New Album Review Rozi Plain 『Prize』
Label: Memphis Industries
Release Date: 1月13日
Review
ロンドンを拠点に活動するシンガーソングライター、ロジー・プレインの通算5作目となるアルバム『Prize』 は、2015年のブレイクスルーとなったアルバム『Friend』で均した音楽的土壌を押し広げたものとなっている。この新作は、パンデミック期に制作が開始され、グラスゴー、エイグ島、フランスのバスク地方の海辺の町、マーゲット、さらにはロンドンジャズの中心地、トータル・リフレッシュメント・センターまで、複数の場所で録音が行われている。コラボレーターもかなり豪華で、Kate Stablesをはじめ、コンテンポラリー・ジャズの巨匠、Alabaster De Plume、Danalogue,Serafina Steer,Shigihara Yoshino,その他、ミネアポリスのサックス奏者 Cole Puliceがこの作品に参加している。
この5作目では、細やかなエレクトロ・サウンドに裏打ちされたほんわかとしたフォークサウンドが展開される。それは”ほんわか”というより、”ホワーん”とたとえるべきであり、さながら上記の風光明媚な土地の風合いを受けた伸びやかなサウンドとも言えるが、近年流行りのBig Thiefにも似た質感を持つ内省的なオルタナティヴ・フォークにも位置づけられる作品である。これらの音楽は、トレンドを意識したものではあるが、そこにサックス、フィドル、パーカッションを細やかなエレクトロ・サウンドに織り交ぜることにより、独特の雰囲気を与えている。基本的には穏やかなフォークミュージックと思わせておきながら、ときに、このアーティストらしい鋭気のようなものが随所にほとばしっている。それはケルトの細やかなフォークサウンドを想起させたかと思えば、アバンギャルド・ジャズやサイケデリアの主張性を交えたコアなロックサウンドまでをも内包している。牧歌的なインディーフォークを志向しながらも、そこにはなにか抜けさがないものも含まれている。これはまったく油断のならないサウンドでもあるのだ。
作品の表向きのイメージ、それはこれらのマニアックなトラック・メイクにより、ラン・タイムが進んでいくうちに、その流行り物という最初のイメージが覆され、ケルト的な世界観が内包されていることにリスナーは気づくことだろう。それはロジー・プレインの囁くようなボーカル、浮遊感に充ちたコーラス、そして、ハープ、多彩な音色を交えたシンセサイザー、テレミンのような音色、ヨーロッパの古い民族楽器の打楽器、様々な観点からこれらのサウンドは吟味され、そしてつややかなサウンドに昇華されていく。アルバムの流れは、常に淡々としていながらも、流動的なエネルギーが満ちていることが分かる。それはよく聴き込めば聴き込むほど、内側で変化している渦を感じとることが出来る。感覚的な音楽ともいえるが、それは確かに聞き手に、この音楽に波に長く浸っていたいと思わせるような心地よさをもたらすのである。

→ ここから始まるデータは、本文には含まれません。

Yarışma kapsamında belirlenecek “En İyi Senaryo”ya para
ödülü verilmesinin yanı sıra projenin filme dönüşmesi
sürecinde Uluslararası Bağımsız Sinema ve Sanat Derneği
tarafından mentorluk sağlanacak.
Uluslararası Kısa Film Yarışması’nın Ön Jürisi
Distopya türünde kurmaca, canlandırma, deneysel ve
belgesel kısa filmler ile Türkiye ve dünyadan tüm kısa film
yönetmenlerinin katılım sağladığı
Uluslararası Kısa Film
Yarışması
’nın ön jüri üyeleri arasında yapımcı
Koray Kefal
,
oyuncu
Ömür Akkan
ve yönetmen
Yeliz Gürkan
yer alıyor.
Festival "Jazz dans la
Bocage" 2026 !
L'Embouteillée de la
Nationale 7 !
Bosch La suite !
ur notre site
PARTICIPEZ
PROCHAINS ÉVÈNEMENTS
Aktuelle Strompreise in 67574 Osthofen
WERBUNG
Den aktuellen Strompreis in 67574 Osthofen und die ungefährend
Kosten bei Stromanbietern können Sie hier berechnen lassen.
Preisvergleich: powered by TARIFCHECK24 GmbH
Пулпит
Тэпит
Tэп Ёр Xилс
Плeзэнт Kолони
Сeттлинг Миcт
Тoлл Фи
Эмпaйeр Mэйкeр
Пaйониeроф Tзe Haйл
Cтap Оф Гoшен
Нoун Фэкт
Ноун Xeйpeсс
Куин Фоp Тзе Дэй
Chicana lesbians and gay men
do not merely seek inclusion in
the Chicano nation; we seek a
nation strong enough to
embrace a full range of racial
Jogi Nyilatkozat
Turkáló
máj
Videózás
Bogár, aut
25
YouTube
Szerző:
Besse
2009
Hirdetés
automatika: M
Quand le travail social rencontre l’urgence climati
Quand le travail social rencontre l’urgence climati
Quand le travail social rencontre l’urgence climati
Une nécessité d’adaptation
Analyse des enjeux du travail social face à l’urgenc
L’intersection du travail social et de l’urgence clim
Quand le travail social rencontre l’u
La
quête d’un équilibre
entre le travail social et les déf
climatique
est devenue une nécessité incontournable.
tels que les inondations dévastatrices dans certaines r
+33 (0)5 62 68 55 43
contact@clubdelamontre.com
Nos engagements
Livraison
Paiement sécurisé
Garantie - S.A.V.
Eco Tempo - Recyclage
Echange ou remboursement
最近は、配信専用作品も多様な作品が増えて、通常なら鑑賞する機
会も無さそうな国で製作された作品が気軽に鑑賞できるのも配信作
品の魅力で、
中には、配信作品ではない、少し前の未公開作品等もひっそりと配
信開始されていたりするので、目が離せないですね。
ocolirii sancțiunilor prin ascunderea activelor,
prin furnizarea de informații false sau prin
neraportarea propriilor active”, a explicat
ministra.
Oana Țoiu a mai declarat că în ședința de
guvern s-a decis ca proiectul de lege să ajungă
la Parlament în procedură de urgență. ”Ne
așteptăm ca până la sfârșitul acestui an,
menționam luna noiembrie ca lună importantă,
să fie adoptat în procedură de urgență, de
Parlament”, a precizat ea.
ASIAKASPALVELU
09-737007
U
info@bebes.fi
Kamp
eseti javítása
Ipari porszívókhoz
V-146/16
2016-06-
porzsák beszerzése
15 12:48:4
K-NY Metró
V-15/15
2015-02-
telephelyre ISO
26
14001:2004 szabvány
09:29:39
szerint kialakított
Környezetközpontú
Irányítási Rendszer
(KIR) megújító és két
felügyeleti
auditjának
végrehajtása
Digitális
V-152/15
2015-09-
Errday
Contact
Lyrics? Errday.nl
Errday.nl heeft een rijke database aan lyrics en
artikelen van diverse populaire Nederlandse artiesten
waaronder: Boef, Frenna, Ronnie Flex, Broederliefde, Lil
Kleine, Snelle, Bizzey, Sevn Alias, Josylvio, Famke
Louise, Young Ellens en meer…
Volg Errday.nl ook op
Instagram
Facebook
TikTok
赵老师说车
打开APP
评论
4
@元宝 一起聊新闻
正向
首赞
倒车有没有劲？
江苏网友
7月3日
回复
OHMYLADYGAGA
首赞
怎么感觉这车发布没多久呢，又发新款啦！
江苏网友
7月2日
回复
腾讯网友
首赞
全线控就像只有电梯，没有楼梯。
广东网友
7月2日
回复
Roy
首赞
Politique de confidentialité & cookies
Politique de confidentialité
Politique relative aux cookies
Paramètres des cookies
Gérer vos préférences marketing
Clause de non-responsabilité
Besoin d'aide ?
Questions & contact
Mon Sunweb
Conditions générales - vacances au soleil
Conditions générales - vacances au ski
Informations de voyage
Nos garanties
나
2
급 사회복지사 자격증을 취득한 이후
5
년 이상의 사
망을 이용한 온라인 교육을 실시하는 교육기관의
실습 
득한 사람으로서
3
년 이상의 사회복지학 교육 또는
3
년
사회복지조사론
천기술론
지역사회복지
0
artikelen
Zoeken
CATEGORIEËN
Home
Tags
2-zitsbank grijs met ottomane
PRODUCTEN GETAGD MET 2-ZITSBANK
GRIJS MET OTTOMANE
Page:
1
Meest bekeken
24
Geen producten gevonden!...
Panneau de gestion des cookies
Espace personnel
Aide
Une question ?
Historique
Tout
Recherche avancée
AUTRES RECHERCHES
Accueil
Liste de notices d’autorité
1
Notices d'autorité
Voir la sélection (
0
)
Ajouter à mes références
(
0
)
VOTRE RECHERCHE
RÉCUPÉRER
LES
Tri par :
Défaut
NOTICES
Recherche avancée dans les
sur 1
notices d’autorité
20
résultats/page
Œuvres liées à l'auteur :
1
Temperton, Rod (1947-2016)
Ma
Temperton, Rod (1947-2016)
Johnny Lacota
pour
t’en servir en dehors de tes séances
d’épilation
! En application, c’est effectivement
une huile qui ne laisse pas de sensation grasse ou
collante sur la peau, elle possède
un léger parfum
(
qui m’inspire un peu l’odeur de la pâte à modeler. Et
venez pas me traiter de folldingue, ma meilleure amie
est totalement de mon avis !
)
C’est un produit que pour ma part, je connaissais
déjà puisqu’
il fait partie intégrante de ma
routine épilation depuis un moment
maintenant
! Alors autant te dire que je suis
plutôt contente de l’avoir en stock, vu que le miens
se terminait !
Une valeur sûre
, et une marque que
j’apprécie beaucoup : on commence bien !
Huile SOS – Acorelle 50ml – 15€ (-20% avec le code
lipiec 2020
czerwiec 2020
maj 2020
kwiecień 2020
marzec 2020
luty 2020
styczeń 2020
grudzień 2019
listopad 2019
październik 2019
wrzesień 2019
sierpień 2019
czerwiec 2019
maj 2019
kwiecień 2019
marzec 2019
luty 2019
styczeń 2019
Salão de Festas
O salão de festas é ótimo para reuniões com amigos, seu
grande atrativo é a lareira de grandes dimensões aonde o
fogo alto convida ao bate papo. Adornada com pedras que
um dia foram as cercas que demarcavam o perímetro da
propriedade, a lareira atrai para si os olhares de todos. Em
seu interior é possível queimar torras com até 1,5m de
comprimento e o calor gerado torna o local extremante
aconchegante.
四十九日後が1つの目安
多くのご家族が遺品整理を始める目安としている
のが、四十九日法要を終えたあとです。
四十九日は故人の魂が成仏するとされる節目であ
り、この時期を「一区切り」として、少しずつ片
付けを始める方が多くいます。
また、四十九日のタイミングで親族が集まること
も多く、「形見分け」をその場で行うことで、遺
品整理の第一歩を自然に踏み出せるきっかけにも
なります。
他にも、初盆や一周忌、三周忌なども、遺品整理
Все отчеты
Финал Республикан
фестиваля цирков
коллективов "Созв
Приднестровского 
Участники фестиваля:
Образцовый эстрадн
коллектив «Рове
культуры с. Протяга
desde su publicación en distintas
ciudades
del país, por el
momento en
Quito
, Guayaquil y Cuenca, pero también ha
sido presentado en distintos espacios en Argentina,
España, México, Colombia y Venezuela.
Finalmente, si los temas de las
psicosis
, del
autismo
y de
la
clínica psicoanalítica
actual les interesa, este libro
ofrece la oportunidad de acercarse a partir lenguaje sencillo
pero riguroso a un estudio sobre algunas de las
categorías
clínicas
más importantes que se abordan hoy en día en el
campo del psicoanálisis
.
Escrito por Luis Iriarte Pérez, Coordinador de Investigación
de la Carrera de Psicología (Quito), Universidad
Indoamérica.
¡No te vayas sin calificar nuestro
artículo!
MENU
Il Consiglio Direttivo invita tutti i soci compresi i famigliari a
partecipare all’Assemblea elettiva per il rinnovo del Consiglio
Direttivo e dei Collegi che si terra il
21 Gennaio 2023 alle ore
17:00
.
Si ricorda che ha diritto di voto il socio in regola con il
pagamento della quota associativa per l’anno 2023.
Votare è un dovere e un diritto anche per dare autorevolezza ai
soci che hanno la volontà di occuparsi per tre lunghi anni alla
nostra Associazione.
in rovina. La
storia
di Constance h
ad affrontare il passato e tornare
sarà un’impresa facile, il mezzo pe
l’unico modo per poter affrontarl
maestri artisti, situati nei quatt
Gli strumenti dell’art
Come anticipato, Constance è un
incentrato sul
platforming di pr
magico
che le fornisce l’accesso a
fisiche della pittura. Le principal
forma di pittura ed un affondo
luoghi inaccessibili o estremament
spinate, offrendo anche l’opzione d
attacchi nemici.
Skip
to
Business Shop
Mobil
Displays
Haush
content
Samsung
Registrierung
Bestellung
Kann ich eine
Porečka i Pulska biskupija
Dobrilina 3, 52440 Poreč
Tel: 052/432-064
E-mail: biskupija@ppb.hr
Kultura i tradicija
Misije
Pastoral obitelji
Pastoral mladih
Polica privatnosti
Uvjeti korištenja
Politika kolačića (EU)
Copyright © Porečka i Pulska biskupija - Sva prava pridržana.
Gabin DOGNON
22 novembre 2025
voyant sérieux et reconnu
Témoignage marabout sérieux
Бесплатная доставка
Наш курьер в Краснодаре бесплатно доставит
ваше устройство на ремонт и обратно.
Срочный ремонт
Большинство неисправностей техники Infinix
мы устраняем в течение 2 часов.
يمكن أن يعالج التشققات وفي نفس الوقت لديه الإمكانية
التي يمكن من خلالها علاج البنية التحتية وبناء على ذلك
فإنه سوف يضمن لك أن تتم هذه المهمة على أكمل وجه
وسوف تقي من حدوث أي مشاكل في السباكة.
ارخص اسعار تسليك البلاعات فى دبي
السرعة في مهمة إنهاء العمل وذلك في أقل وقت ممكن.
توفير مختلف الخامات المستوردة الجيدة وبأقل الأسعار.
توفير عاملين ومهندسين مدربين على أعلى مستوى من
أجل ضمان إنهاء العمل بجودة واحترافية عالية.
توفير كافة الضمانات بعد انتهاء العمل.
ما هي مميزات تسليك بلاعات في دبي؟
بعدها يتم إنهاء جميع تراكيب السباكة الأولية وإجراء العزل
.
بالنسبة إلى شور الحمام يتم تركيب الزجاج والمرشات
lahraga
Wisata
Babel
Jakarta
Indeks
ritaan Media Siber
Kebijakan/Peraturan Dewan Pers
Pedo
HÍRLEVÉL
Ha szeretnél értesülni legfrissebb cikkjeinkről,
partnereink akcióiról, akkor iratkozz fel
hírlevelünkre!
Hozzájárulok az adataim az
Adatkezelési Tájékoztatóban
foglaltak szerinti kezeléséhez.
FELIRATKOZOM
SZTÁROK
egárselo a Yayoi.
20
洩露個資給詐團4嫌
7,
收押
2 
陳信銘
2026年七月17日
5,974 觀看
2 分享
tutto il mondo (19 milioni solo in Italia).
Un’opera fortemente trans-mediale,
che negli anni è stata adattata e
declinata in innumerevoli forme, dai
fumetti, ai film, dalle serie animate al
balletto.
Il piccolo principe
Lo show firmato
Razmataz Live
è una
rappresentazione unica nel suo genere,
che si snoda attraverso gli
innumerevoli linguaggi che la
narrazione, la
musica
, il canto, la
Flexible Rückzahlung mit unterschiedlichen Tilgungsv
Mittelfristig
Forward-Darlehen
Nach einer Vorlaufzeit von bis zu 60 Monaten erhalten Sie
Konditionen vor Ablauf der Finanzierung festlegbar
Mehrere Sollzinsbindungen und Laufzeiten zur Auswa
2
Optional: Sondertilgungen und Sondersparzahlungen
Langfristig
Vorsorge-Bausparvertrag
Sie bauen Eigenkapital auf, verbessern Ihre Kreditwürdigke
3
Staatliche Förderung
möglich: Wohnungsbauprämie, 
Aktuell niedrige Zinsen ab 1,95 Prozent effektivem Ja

他に、この作品からどのようなイメージを汲み取るのか、それは聞き手の感性いかんによると思われる。先述したスコットランドの牧歌的な風景を思いかべるのも自由であるし、同じくバスク地方の山岳地帯の荘厳な風景が思い浮かぶというリスナーもいることだろう。ある意味では、すでに鋳型に入れた何かをこの音楽は提示するわけではなく、ある種の漠然としたイメージが示され、それを聞き手がどのように自由に拡げていくのかに重点が置かれている。独りよがりの音楽ではなく、聞き手が反対側に存在することによって完成形となるようなアルバムである。確かに『Prize』は、そこまで人目を引くような派手さはないけれど、この作品に内包される素朴な輝きは、むしろその音楽に触れるたび、いや増していくように感じられるはずである。